I had taken the biopsy on Tuesday afternoon. I was tired most of Wednesday. On Wednesday evening I got a low fever (between 99.7 and 100.4), called my urologist as instructed (in the event of a fever), and we talked. He gave me some very precise instructions about symptoms to look for. His voice changed in a subtle way. If I got a few special symptoms, he told me to check into an emergency room for “aggressive treatment”, which is not the sort of thing you hear from a physician very often.

I will admit that he caught my attention with the change in voice and the phrase “aggressive treatment.”  Catching my attention turned out to be a good thing.

He prescribed another antibiotic I had not ingested, which my wife dutifully went out and got right away from the closest 24-hour pharmacy (twenty minutes away — I love this woman for a reason, but I digress…). I took it and went to bed.

My urologist later told my wife that half the time a new antibiotic is enough to keep a patient out of a hospital. Translation: Half the time a fever indicates a Darwinian survivor is around, and a new antibiotic is enough to kill it and stop the infection.

Once again, I got lucky. The new pill did not work. I learned that comparatively quickly.

I awoke after midnight and my stomach did not feel settled. At about 1am I put on a bathrobe, and went downstairs to watch the TV, hoping this was merely a stomach ache from the new antibiotic. Maybe it is a symptom that I was not thinking straight already by that point, but I tried to see if I would feel less nausea by watching some TV with, um, upbeat content. I wanted something that would put me in a good mood.

There is not a lot of high quality content on TV after 1am on a typical Thursday morning, even with all the options available on cable. Mostly at that hour the typical program is a rerun of Love Boat or paid advertising for rather dubious products for weight loss and sexual enhancement. I did notice the absence of paid commercials for how to get rich quick by flipping real estate, which had been popular when my kids were babies, which is the last time I had surveyed these offerings with any frequency, so the choices had been reduced a little.

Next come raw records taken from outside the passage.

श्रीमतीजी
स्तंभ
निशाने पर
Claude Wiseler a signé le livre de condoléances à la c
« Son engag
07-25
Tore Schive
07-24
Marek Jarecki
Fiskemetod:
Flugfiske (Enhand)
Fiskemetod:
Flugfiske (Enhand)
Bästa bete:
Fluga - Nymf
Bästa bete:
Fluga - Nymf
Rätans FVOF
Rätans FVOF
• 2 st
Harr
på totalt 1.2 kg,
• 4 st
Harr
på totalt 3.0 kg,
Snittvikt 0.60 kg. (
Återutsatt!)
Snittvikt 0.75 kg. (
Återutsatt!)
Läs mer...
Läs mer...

I went back and forth between reruns of Elena Kagan‘s confirmation hearing on C-span and the Disney channel.  The senators were talking more than Elena, so I settled on Disney, once again demonstrating that I was already beginning to lose it. It was playing “Phineas and Ferb,” my kid’s favorite cartoon (and I like it because the writers makes adult jokes above the kid’s head, the way classic Bugs Bunny used to). That was fine for an hour. Then Disney’s programming switched to the Little Mermaid, which might cause nausea in some adults, but did little to me at that moment, which is another symptom I was slipping.

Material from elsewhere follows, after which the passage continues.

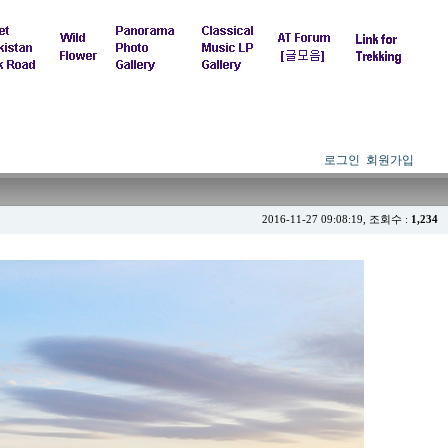
로그인
회원가입
2016-11-27 09:08:19, 조회수 :
1,234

I started vomiting around 3am. That took a while. Then I did something foolish. I did not follow the doctor’s orders. I went back to the TV, hoping I might feel better. Perhaps the new antibiotic had merely upset my stomach, I thought. I had no idea that three hours later I would be on my back in the ER with barely enough energy to talk. Soon I got the chills. I felt awful. An internal debate began. “Aggressive treatment” kept coming back to the center of my thoughts.

At around 3:40 the doctor’s orders had won the debate. Or maybe I could not bring myself to watch Hannah Montana, which had now come on the Disney channel, and really does make me nauseous. I do not remember this moment very clearly, which is another symptom I had begun to slip.

I walked up the stairs to wake my wife.  I got to the bedroom, and told her we had to go to the hospital. Thank goodness I have a wife who does not fuss over these things (I love this woman…). She got out of bed to go. Then the effort of walking up the stairs caught up to me. I vomited again. I did not realize it at the time, but the illness was beginning to accelerate.

She got dressed, and helped me get dressed. I noticed that I was having considerable trouble getting the energy to put my legs through my pants. I was not scared, but I was a bit confused. I did not understand what was happening.

We went downstairs and waited for her sister, so the kids had someone to watch them. I sat there for what seemed for a long time, but really was ten minutes. Then we drove to Evanston hospital. I noticed again that I had a very laborious walk to the car. Again I wondered.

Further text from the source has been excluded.